Warning: the following story contains graphic language.

The Brandon Miller situation at Alabama has laid bare some of the uglier aspects of college sports culture, and they came in loud and clear at the SEC men's basketball tournament.

With Miller still playing despite delivering a gun used in a fatal shooting earlier this year, the Crimson Tide advanced to the finals with a 72-61 win over Missouri on Saturday. In attendance was a man wearing an Alabama-themed shirt reading "GOATS" on the front and "Killin' our way through the SEC in '23" on the back.

When asked about the shirt by AL.com's John Talty, the man responded profanely, claimed to be an Alabama fan and said he would be back Sunday for the Tide's championship game against Texas A&M.

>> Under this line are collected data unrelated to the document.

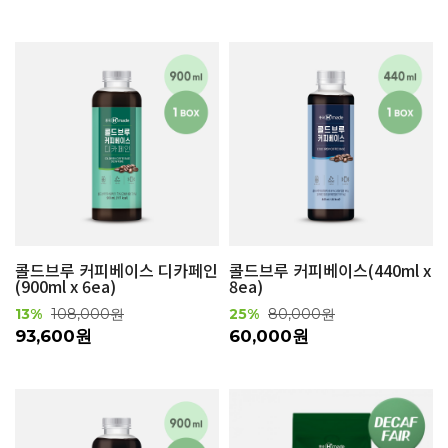
콜드브루 커피베이스 디카페인
콜드브루 커피베이스(440ml x
(900ml x 6ea)
8ea)
13%
108,000원
25%
80,000원
93,600원
60,000원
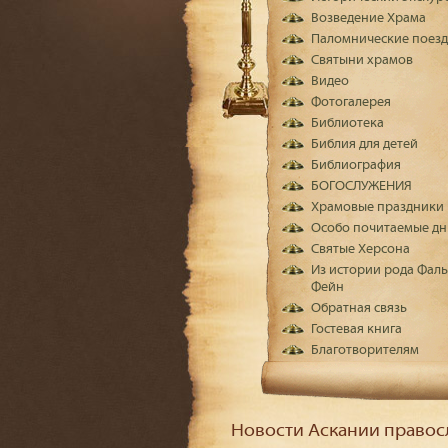
Возведение Храма
Паломнические поез
Святыни храмов
Видео
Фотогалерея
Библиотека
Библия для детей
Библиография
БОГОСЛУЖЕНИЯ
Храмовые праздники
Особо почитаемые дн
Святые Херсона
Из истории рода Фаль
Фейн
Обратная связь
Гостевая книга
Благотворителям
Новости Аскании правос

An SEC spokesperson later told AL.com that fans would not be allowed into the final on Sunday if they wear such a shirt and well be asked to leave if they put them on at any time:

SEC spokesperson Herb Vincent told AL.com that the fans would not be allowed inside Bridgestone Arena with the shirts on Sunday and that if the fans put them on at any point inside the arena, they would be asked to leave. The SEC fan ticket policy states that tickets are revocable if "user is disruptive, endangers others or uses vulgar, threatening or demeaning language."

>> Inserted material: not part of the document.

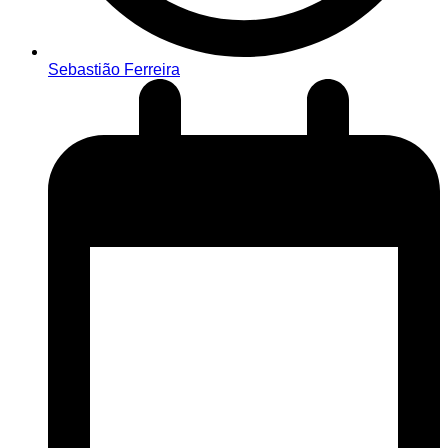
Sebastião Ferreira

The shirt is an obvious reference to Miller's legal saga, in which the star freshman delivered a gun to former teammate Darius Miles that was later used to kill 23-year-old mother Jamea Harris on Jan. 15. Miles and Michael Davis, the man who allegedly fired the gun, both face capital murder charges, while Miller has not been charged with a crime, as prosecutors indicated there was no evidence he knew the gun would be used for a crime when he delivered it to Miles late at a nightclub.

The case reared its head before the game as well, as a couple hecklers wearing Vanderbilt shirts yelled "Brandon Killer," "You're a murderer and you know it," and "God will judge you," at him during warm-ups.

Miller, who called the situation "heartbreaking" earlier this week, has not seen any consequences from Alabama, continuing to play, a decision condemned by Harris' parents. He did, however, get some blowback for a pregame introduction in which a teammate pretended to pat him down and has been consistently booed on the road.